Amidst all the controversy over Confederate symbols nationwide comes evidence that most Americans want to keep them. A new NPR/PBS/Marist poll reveals 62 percent of respondents believe Confederate statues "should remain as a historical symbol." The survey shows 82 percent of Republicans, 61 percent of Independents, and 44 percent of Democrats agreed with keeping the statues. Even African-Americans supported keeping the statues, 44 percent to 40 percent.
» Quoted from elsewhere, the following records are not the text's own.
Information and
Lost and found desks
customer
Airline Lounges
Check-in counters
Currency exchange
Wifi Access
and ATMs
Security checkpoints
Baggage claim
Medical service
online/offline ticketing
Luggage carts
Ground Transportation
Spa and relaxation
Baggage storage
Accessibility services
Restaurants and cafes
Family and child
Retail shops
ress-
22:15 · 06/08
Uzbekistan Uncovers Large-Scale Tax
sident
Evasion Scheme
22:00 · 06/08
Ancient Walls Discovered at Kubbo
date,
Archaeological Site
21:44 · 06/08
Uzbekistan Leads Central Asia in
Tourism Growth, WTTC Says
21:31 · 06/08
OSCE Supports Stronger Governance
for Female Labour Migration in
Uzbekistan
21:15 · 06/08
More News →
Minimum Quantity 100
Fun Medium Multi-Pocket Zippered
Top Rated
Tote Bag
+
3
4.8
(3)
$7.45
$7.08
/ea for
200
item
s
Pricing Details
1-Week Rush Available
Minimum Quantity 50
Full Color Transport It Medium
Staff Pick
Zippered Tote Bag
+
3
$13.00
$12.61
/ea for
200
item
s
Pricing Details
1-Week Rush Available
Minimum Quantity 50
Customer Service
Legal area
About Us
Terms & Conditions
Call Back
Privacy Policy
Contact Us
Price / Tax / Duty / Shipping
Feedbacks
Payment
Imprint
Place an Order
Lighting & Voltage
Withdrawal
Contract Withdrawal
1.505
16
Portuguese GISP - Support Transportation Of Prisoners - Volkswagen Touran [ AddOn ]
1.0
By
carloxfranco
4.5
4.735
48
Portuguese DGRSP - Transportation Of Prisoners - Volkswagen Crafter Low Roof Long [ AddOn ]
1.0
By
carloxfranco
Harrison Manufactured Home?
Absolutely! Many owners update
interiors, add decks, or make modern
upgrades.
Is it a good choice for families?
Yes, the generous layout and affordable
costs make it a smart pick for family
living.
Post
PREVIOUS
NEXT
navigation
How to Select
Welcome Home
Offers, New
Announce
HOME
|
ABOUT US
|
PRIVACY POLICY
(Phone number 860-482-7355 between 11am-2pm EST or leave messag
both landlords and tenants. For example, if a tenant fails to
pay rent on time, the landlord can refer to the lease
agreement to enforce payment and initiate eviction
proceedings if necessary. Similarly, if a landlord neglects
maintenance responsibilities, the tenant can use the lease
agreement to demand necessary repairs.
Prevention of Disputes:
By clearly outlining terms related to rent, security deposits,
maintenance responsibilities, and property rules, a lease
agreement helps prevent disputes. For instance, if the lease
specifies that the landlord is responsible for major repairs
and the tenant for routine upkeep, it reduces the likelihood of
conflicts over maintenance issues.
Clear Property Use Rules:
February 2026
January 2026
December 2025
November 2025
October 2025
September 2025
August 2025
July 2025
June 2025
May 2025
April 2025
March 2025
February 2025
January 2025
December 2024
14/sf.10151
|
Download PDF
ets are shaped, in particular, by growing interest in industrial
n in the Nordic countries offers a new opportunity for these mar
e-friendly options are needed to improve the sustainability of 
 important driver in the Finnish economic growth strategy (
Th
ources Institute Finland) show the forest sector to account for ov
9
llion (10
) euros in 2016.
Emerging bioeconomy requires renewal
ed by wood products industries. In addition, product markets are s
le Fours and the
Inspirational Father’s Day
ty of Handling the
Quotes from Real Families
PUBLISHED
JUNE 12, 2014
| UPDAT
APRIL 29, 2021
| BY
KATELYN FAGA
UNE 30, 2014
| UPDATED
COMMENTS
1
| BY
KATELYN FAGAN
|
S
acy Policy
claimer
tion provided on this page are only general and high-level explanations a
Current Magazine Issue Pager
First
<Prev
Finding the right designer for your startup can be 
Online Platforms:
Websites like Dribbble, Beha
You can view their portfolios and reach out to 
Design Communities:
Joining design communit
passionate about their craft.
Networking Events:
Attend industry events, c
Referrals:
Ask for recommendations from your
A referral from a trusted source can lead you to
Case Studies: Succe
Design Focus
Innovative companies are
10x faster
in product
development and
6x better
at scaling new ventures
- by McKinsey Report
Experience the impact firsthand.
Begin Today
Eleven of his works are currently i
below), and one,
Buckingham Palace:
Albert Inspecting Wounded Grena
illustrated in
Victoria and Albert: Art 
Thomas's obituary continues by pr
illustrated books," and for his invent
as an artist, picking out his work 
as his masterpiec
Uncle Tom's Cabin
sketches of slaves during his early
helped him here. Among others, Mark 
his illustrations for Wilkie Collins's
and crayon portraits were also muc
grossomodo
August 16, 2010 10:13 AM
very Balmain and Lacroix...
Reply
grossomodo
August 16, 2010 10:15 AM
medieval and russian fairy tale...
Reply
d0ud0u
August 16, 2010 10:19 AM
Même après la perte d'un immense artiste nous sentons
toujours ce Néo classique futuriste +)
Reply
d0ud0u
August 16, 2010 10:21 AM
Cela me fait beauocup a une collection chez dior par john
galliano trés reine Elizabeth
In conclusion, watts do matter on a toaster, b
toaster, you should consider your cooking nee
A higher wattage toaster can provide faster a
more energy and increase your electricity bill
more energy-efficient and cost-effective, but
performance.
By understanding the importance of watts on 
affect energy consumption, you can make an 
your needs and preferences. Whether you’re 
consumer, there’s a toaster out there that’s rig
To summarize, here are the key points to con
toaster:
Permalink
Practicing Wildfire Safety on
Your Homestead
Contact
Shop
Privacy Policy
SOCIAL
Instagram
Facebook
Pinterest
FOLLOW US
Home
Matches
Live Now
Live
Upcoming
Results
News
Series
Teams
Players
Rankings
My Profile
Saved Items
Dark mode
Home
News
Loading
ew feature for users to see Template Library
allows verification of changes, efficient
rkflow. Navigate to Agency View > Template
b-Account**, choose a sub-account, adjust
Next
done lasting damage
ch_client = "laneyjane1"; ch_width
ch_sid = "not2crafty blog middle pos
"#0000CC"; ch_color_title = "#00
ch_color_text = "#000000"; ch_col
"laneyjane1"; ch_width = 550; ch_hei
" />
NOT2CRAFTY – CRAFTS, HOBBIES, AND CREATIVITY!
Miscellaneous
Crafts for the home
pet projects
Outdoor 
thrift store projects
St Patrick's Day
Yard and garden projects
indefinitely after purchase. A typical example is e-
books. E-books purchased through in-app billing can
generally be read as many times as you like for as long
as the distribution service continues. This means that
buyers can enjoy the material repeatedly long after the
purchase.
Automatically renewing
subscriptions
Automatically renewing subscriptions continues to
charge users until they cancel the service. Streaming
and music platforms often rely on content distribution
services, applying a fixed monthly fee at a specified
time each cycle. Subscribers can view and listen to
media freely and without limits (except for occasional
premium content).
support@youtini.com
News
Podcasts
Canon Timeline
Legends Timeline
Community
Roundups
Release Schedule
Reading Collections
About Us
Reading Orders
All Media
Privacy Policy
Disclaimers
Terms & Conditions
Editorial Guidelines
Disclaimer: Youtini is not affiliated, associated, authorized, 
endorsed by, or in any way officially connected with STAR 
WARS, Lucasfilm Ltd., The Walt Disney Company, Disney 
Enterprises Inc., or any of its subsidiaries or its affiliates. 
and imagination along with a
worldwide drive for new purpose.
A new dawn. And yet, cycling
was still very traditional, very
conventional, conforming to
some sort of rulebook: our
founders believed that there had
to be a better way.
The statue controversy has arrived in Houston with a weekend rally pushing for the removal of the "Spirit of the Confederacy" monument which has stood in Sam Houston Park for 109 years. Organizers of the rally claim the monument is a reminder of slavery and abuse of black people, but supporters believe it has a deeper meaning. "Congress has decided that all Confederate veterans are United States veterans entitled to all of the privileges and respect due any American veteran, and so that monument in Houston is an American veterans monument," says Marshall Davis with the Sons of Confederate Veterans.

Davis is also upset that his organization is getting confused with those like the KKK and white nationalists. "Our mission is to protect the true history of the South, and we are very disappointed that other groups with different agendas are hiding behind our monuments," he says.

 The poll found almost universal disapproval of the KKK, with more than 90 percent of all political affiliations against the group.